The processor 50 executes the computer readable instructions from the code memory 60 to execute a triaging function which may be referred to herein as an examination card function 63. The examination card function accesses the memory 54 to receive the run data as described further herein. Examination cards which are generated by the examination card function 63 are supplied to a memory 56. It will be appreciated that the memory 56 and the memory 54 could be provided by common computer memory or by different computer memories. The introspective oracle 253 further comprises a graphical user interface (GUI) 300 which is connected to the processor 50. The processor 50 may access examination cards which are stored in the memory 56 to render them on the graphical user interface 300 for the purpose further described herein. A visual rendering function 66 may be used to control the graphical user interface 300 to present the examination cards and associated information to a user.
FIG. 4 shows part of an exemplary output report of the examination card function. FIG. 4 illustrates four examination cards 401 a, 401 b, 401 c and 401 d, each examination card 401 comprising a plurality of tiles 403, wherein each tile 403 provides a visual indication of a metric indicator for a respective different run. A run may be carried out in a simulated scenario or a real-world driving scenario, and each run may have an associated trace data set on which the examination card function analysis is performed. Each trace data set may include metadata, such as a run ID, that identifies which trace data set corresponds with which run. Each examination card 401 generates a visual representation which displays to a user an analysis of a set of runs. Each card represents a common metric of the runs. As a result, the number of metrics under which the runs are analysed is the same as the number of cards that are shown.
Each run is associated with the same tile position in every examination card 401. In the example of FIG. 4 , a set of 80 runs are shown. In a particular card 401, each tile comprises an indicator selected from a group of indicators. A run may be analysed with respect to a particular examination metric to determine a metric value of the run. The particular tile associated with that run may then be assigned an indicator selected from the group of indicators based on the metric value. In some embodiments, the group of indicators may represent a qualitative metric, each indicator representing a category of the metric. In other embodiments, the group of indicators may represent a quantitative metric. Each indicator in the group may represent a quantisation level with respect to quantitative values of the examination metric associated with that particular card 401. In this case, each quantisation level may be associated with a threshold value of the metric. Each indicator has a qualitative or quantitative representation which is stored in association with that run for that card.
Each run may be subject to analysis under multiple metrics. For each metric analysed, a corresponding indicator may be generated, and the indicator represented in a tile of an examination card 401. The quantity of cards 401 therefore corresponds to the number of metrics under which each run is analysed. Tile positions within an examination card 401 will be referred to herein using coordinates such as T(a,b), where “a” is the tile row starting from the top of the card, and “b” is the tile column starting from the left.

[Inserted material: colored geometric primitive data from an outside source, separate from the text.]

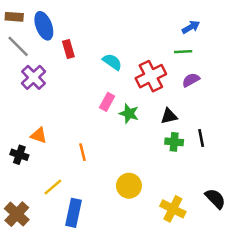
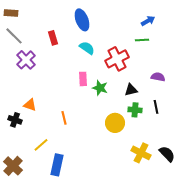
blue ellipse: (44, 26) -> (82, 20), moved
purple semicircle: (191, 80) -> (158, 77), moved, turned 40
pink rectangle: (107, 102) -> (83, 79), turned -32
yellow circle: (129, 186) -> (115, 123), moved
yellow cross: (173, 209) -> (141, 153), moved

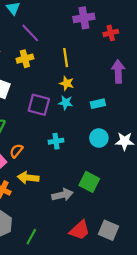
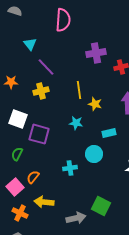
yellow star: (67, 83) -> (95, 104), moved
cyan star: (66, 103) -> (76, 123), moved
purple square: (39, 105) -> (39, 134), moved
cyan circle: (99, 138) -> (94, 154), moved

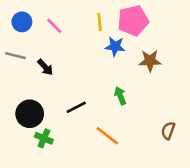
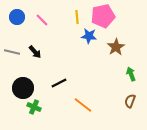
gray line: (15, 56) -> (12, 52), moved
brown star: (150, 61) -> (116, 47), turned -30
green arrow: (120, 96) -> (131, 74), moved

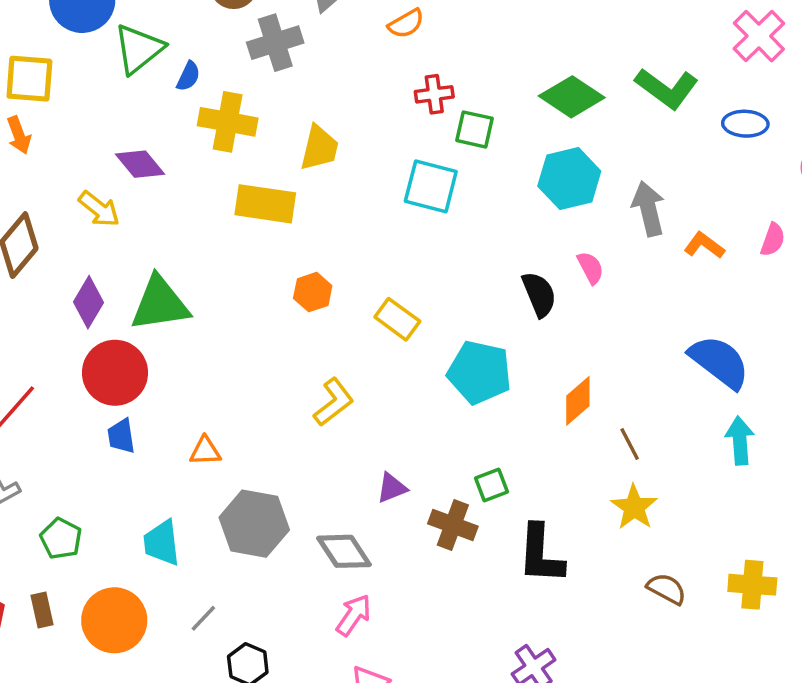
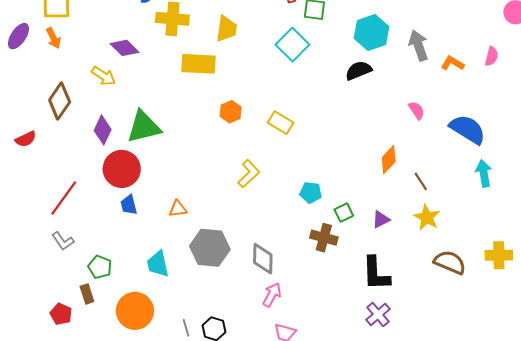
cyan square: (431, 186) -> (292, 45), turned 36
pink semicircle: (590, 268) -> (417, 110), moved
black semicircle: (539, 294) -> (359, 70), moved, turned -84
cyan pentagon: (479, 372) -> (311, 193), moved, size x0.6
purple triangle: (392, 488) -> (381, 219), moved
gray diamond: (344, 551) -> (263, 259), turned 40
black L-shape: (541, 554) -> (376, 273), moved
brown semicircle: (667, 589) -> (450, 262), size x1.4
brown rectangle: (42, 610) -> (87, 294), moved
gray line: (203, 618) -> (186, 328), moved, turned -54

For example, coordinate T(1,20) would refer to the tile in the top right position in a card.
In an examination card 401, a tile may include a representation of the indicator assigned to that tile for the metric of that card 401; the representation may be a visual representation such as a colour. In a particular card 401, tiles which have been assigned the same indicator will therefore include the same representation of that indicator. If each indicator in the group of indicators for the metric of the card 401 is associated with a different visual representation, such as a colour, then tiles associated with a particular indicator will be visually distinguishable from the tiles which are not associated with that particular indicator.
Tiles with the same indicator in the same card represent a cluster 405. A cluster 405 is therefore a set of runs sharing a common indicator for the metric associated with the card. Each examination card 401 may identify one or more cluster 405. Runs in the same cluster may be identified by visual inspection by a user as being in the same cluster because they share a visual representation when displayed on the GUI 300. Alternatively, clusters may be automatically identified by matching the indicators to group tiles with a common indicator.
For each examination card, there may be an associated cluster key 409 generated by the processor and rendered on the GUI 300, which identifies the clusters 405 and their corresponding visual representations. A user may therefore quickly identify, by visual inspection, runs which have similar characteristics with respect to the metric of each examination card 401. As mentioned, an automated tool may be programmed to recognise where tiles share a common value and are therefore in a cluster 405. Tiles in a cluster 405 can indicate where a focus may be needed.
The system may be capable of multi-axis cluster recognition. A multi-axis cluster may comprise a quantity of runs which are in the same cluster in multiple examination cards 401. That is, a multi-axis cluster comprise runs which are similar with respect to multiple metrics.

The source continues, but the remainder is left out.